Tessitura Monti presents the new Fall-Winter 17/18 collection, innovative and sophisticated. The articles included in the Brezza package consist of different constructions, from simple popeline to more complex structured bases, all made with Ne 80/1 yarn, absolute guarantee of perspiration, lightness and compactness. The same characteristics also emerge from Leicester, a new base woven with Ne 120/2 in warp. An important theme well developed through the whole collection is represented by weights, becoming lighter thanks to the use of finer and more compact yarns, whereas the use of mélange, mouliné, jaspé and bouclé, defines the casual and sportswear part of the proposal. Knitwear is a trend for FW17/18 season in the shirting world, included by Tessitura Monti in a fabric selection with innovative structures and finishings. Prints complete the range of new proposals shown by Tessitura Monti; prints with a dynamic and trendy look, characterized by small, tiny, minimal effects, geometric and structured, developed on wavy bases with classic provenance, wide designs with an Asiatic taste and refined Flock prints.
Manifattura Emmetex SpA. (Hall 6.2 – Q12) will be exhibiting his three lines:
Emmetex: woven fabrics in cotton and cotton blends, outerwear fabrics with functional finishings, fabrics for trousers, jackets and trench coats in cotton and cotton stretch, cotton-wool fabrics for suits and pants that will be added to our famous Moleskin .

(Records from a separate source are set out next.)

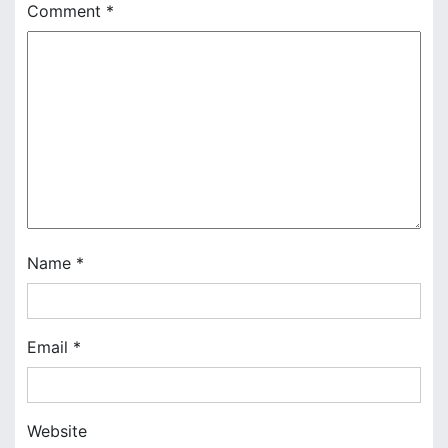
Comment
*
v
i
g
a
t
i
o
Name
*
n
Email
*
Website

Emmeci: Woven fabrics, bouclé and draps for modern coats, flannels in jacket and pants weight, also jersey for blazers, jogging pants and outerwear as well as a group of fabric that distinguishes the Emmeci line : Meltons , with various finishings, compositions and weights.

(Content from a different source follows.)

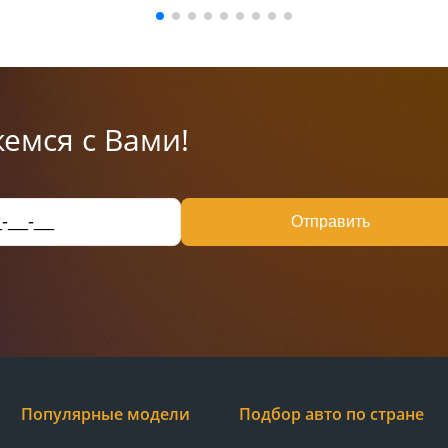
емся с Вами!
Отправить
Популярные модели
Подбор авто по стране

Masterloom-Black: this collection, just like the other two mentioned above, is suitable for both Ladies and Menswear, with cotton-elastan woven fabrics for trousers, wool and mixed wool blends with or without cashmere for classical and for modern coats, lightweights for shirts or elegant ladies dresses plus a very important group of fabrics made of very fine yarns in wool and wool blends for blazers and suits.